G. Chenevière, la révolution par le management
Le Matin Dimanche
19 juillet 2009
Par Geneviève Morand, CEO de Rezonance.ch
Créer une entreprise à près de 70 ans, est-ce possible? Guillaume Chenevière ne vous dira pas le contraire, lui qui s’est pris au jeu de créer une véritable percée dans le management des médias. On ne présente plus Guillaume Chenevière, ancien directeur de la TSR, une entreprise de 1200 collaborateurs et un budget de 250 millions environ.
A la fin des années 1950, il fait le choix, rare à l’époque, d’étudier la sociologie à l’Université de Genève, une faculté riche de 7 étudiants pour les trois degrés. Lui qui se définit comme un saltimbanque, a en fait réalisé une triple carrière dans les médias, l’industrie et le théâtre.
En 1975, lorsqu’il entre à la TSR, personne ne parle de management, ni d’audience. La télévision est une activité à part. Lorsqu’il la quitte en 2001, il se fait cette promesse de ne plus avoir à s’occuper de management car rien n’est plus ennuyeux. Il écrit un livre, fait une mise en scène, puis on lui propose de reprendre la direction d’une ONG active dans la défense des télévisions de service public.

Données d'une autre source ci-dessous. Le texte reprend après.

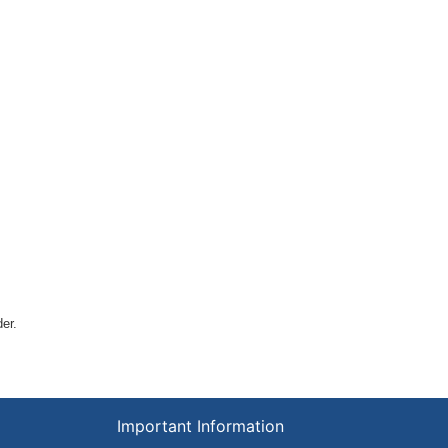
der.
Important Information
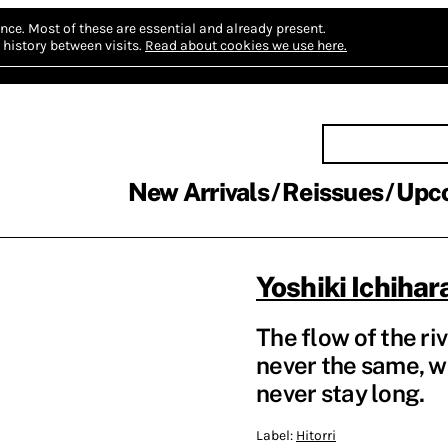
nce.
Most of these are essential and already present.
history between visits.
Read about cookies we use here.
New Arrivals
Reissues
Upc
Yoshiki Ichihar
The flow of the riv
never the same, wh
never stay long.
Label:
Hitorri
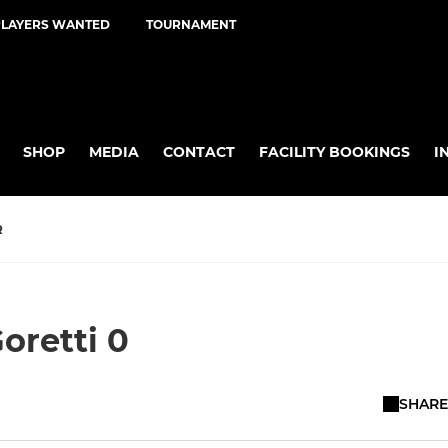
PLAYERS WANTED
TOURNAMENT
SHOP
MEDIA
CONTACT
FACILITY BOOKINGS
I
R
oretti 0
SHARE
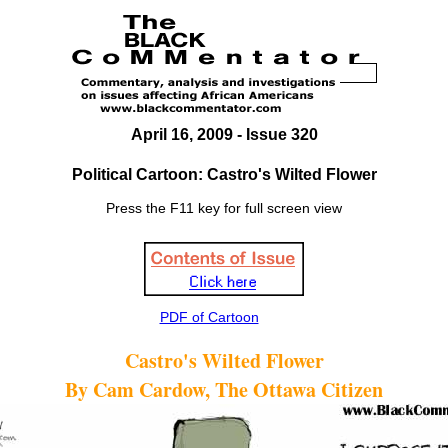
April 16, 2009 - Issue 320
Political Cartoon: Castro's Wilted Flower
Press the F11 key for full screen view
PDF of Cartoon
Castro's Wilted Flower
By Cam Cardow, The Ottawa Citizen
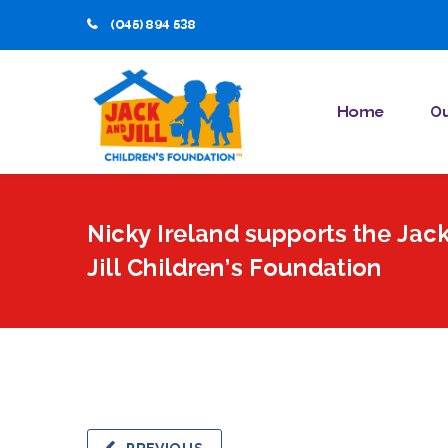
(045) 894 538
Home
Ou
Nicky Ireland supports the Jac
Jill Children’s Foundation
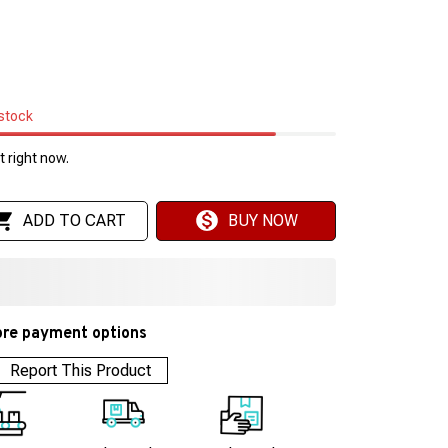
 stock
 right now.
ADD TO CART
BUY NOW
re payment options
Report This Product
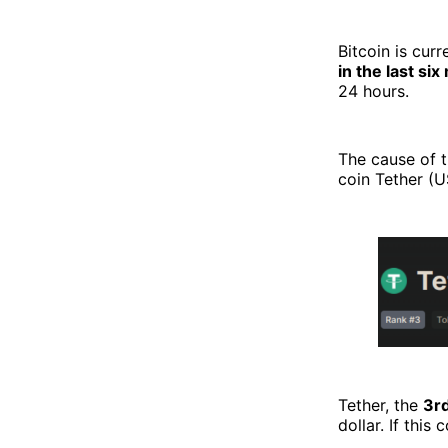
Bitcoin is curr
in the last si
24 hours.
The cause of 
coin Tether (U
Tether, the
3r
dollar. If this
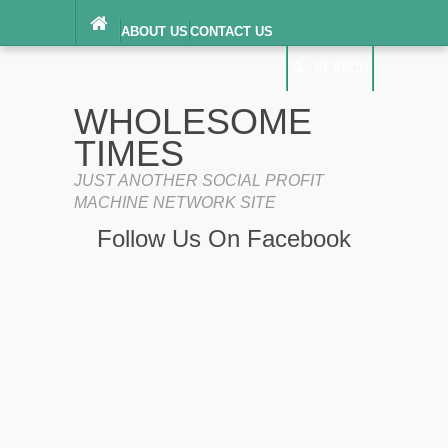
ABOUT US
CONTACT US
DIGITAL MILLENNIUM COPYRIGHT ACT
SEARCH
(“DMCA”) NOTICE
PRIVACY POLICY
SEARCH
SITEMAP
WHOLESOME
TERMS OF SERVICE
TIMES
JUST ANOTHER SOCIAL PROFIT
MACHINE NETWORK SITE
Follow Us On Facebook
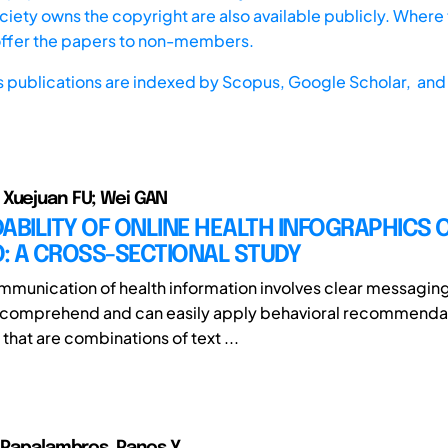
iety owns the copyright are also available publicly. Where t
offer the papers to non-members.
s publications are indexed by
Scopus,
Google Scholar, and 
Xuejuan FU; Wei GAN
ABILITY OF ONLINE HEALTH INFOGRAPHICS 
: A CROSS-SECTIONAL STUDY
mmunication of health information involves clear messaging
s comprehend and can easily apply behavioral recommenda
that are combinations of text ...
; Papalambros, Panos Y.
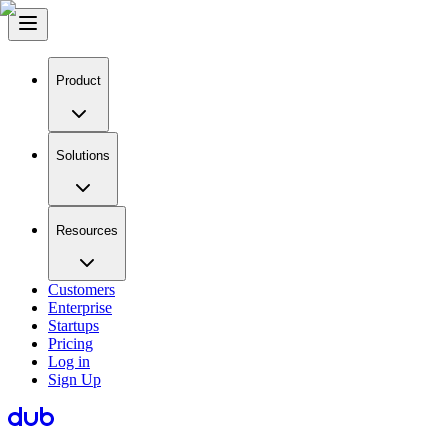
Product
Solutions
Resources
Customers
Enterprise
Startups
Pricing
Log in
Sign Up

Très vite il élargit la question à comment les médias peuvent-ils rendre service à la société?
Et la réponse s’impose: le véritable problème, c’est la gestion de la qualité. Pour être utile, les médias doivent être mieux gérés. Il crée alors la Fondation Médias et Société, qui est un vrai projet entrepreneurial avec la création du standard qualité ISAS BC/P 9001, dont la pertinence est démontrée sur tous les continents.
En fait, les médias sont devenus leur pire ennemi, rien n’est plus obscur. Soumis à une pression économique sans précédent, beaucoup privilégient leur survie à court terme au détriment des valeurs. Or, pour Chenevière, la seule réponse valable est la transparence. Le meilleur exemple de cette nouvelle attitude? The Guardian, qui a décidé que son service à la société est de changer les comportements en matière de changement climatique. Pour en rendre compte à ses lecteurs, chaque année un auditeur externe vérifie si le journal a bien fait ce qu’il préconise et édite le rapport «Living our own values».